The vote yesterday does not guarantee development. The two companies must still negotiate a final contract with the NJSEA.
Mills owns 20 malls, including Potomac Mills in Prince William County, Va., and Arundel Mills in Hanover, Md. It has six projects in development in North America and one project in Madrid that is similar to the Meadowlands plan. Mack-Cali controls more than 29 million square feet of office and flexible space.
The Meadowlands Xanadu proposal had been considered the favorite to be approved after the New York Giants football team endorsed it in December. The team plays its home games at Giants Stadum in the Meadowlands, and said a redevelopment of the site will help its chances of attracting the Super Bowl as early as 2008.
NJSEA spokesman Jim DeBosh said the final decision came down to money. Mills and Mack-Cali agreed to a 10-year, $165 million guaranteed land lease, far more than the other two developers, whose proposals featured heavy profit-sharing rather than guaranteed cash.

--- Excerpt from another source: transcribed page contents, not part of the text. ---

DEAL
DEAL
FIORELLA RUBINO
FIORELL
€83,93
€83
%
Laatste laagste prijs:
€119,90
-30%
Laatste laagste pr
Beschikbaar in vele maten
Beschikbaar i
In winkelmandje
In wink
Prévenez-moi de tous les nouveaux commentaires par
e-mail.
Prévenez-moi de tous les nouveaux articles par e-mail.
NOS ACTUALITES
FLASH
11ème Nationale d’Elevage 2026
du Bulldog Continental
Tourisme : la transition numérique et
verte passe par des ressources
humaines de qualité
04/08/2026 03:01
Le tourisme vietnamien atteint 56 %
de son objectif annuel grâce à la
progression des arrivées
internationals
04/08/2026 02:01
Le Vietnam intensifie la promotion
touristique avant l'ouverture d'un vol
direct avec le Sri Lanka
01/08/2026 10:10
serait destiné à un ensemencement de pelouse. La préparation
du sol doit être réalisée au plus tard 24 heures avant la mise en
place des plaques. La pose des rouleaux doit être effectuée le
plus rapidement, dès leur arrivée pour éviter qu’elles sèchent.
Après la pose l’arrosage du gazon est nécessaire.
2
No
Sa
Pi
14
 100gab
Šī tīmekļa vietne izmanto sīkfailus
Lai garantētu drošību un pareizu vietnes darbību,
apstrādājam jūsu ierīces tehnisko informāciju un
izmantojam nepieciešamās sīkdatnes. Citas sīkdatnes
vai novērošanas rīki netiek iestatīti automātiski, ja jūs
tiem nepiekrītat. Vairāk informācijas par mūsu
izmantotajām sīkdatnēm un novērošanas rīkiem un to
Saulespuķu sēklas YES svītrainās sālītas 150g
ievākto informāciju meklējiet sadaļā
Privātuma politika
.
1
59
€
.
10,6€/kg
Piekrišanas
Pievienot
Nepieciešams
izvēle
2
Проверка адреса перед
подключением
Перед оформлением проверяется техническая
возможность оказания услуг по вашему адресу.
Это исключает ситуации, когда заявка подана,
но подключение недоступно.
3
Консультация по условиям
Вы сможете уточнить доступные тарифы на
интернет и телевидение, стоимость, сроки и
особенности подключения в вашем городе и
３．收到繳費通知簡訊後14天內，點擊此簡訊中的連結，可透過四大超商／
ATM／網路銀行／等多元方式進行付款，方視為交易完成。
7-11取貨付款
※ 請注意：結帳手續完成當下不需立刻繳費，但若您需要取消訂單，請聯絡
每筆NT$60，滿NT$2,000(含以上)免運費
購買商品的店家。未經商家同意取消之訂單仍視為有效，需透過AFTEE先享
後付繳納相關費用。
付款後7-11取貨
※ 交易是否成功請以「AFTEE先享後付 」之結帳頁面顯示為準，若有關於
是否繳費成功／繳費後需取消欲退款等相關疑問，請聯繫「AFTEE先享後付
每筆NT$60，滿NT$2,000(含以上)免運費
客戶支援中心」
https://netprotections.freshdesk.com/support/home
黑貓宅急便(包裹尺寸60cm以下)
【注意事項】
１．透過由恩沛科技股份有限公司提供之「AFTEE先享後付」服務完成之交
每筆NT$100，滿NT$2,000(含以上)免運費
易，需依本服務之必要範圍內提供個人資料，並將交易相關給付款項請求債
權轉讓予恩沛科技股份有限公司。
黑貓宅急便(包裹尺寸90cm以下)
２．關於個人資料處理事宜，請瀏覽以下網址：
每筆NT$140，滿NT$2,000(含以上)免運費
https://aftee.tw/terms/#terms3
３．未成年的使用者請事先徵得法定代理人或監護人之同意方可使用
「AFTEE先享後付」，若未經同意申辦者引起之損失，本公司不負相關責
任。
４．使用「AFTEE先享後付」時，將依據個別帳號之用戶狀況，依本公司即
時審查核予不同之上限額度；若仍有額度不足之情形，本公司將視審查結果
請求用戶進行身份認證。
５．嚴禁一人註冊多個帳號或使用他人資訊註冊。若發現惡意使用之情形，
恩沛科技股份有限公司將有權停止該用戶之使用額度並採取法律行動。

Mills and Mack-Cali also pledged $65 million for infrastructure improvements and agreed to leave intact the Continental Airlines Arena, home of the New Jersey Devils hockey and New Jersey Nets basketball teams. Both franchises say they plan to move to play in Newark by 2005, but the NJSEA wanted to to ensure the teams could remain at the Meadowlands if those talks collapsed.
“We put together a very flexible plan,” said Mills Chairman and CEO Larry Siegel.
Over the past several months Hartz Mountain Industries mounted a campaign against the Mills-Mack-Cali proposal, arguing that the review process was not open enough, and that Mills and Mack-Cali were misrepresenting the nature of some proposed properties.
Specifically, Hartz said Mills characterized some retail shops as “family entertainment” as a way of circumventing limits on the amount of retail space to be built.
“There were misrepresentations made that we feel very uncomfortable with,” said Hartz spokesman Ron Simoncini.
“I think some of the representations they made here are not connected to the values of the region.” he said.
Hartz went so far as to create a video taped at Arundel Mills mall in Hanover, in which shoppers are asked if they were simply buying things or being entertained.
“The great majority of the uses in this complex are going to be entertainment-based,” Mr. Siegel said in response to criticism yesterday.

Mills and Mack-Cali may have scored points with the NJSEA when they designated 587 acres of wetlands at the site for preservation by the state. The companies had originally discussed building retail space on the site, known as the Empire Tract.
Shares of Mills Corp. fell 7 cents to close at $28.08 on the New York Stock Exchange yesterday.